- Juggling a full-time job with caring can be physically and mentally exhausting.
- It can also put a strain on your personal relationships.
- Caregiving can be a cause of financial concern as you might have to contribute to any costs, especially when it’s a close family member.
- You neglect your own wellbeing as you have less time to spend doing the things you enjoy.
Because you are spending the majority of your time thinking about others, it becomes difficult to make self care a priority. Over time, this can cause stress and anxiety which can result in total burnout or symptoms of depression. But before we can take care of others, it’s vital to ensure you are looking after yourself first. You might believe that this is selfish but it’s critical for you to be the best carer that you can be.
Tips for self-care
- Spend at least 30 minutes each day doing something for yourself, whether that’s meditation, taking a relaxing bath, watching your favourite programme. or going for a walk.
- Accept help from others whenever you can. This doesn’t mean that you have to rely on people all of the time but now and again accepting help can really take some of the load off and let you recharge.
- Break your routine sometimes. Routine can be really positive but too much of a strict routine can also be stressful and tiring.
- Often carers shut off from their own feelings and emotions because they believe that they have to be strong at all times, but this can cause a build up of stress and can result in exhaustion. Speak with a close friend, family member or health professional if you’re feeling overwhelmed and tired as this can be a great outlet that will relieve some of your stresses and worries.

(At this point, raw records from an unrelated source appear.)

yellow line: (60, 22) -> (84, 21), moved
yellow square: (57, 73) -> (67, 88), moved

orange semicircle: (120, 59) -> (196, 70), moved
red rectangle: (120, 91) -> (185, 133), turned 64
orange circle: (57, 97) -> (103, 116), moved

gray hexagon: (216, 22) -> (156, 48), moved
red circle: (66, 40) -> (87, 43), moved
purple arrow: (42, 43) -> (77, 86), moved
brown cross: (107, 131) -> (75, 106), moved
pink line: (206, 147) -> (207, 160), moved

- Make time for family and friends so that you can laugh together and enjoy fun activities – after all it is said that laughter is the best medicine.
- Practise deep breathing and relaxation whenever you have a moment. When we are so busy and stressed out, we often forget to breathe properly and release the tension in our shoulders. It’s been proven in lots of studies that deep breathing techniques can help us manage stress and reduce feelings of anxiety.
An article published by Harvard Business Review, looked at research into breathing exercises and the effect on reducing stress. Following a stressful task, a group who had performed breathing exercises prior to the task were “not only in a more positive emotional state, but were also more able to think clearly and effectively perform the task at hand.” This just goes to show the importance of taking care of yourself before taking care of others.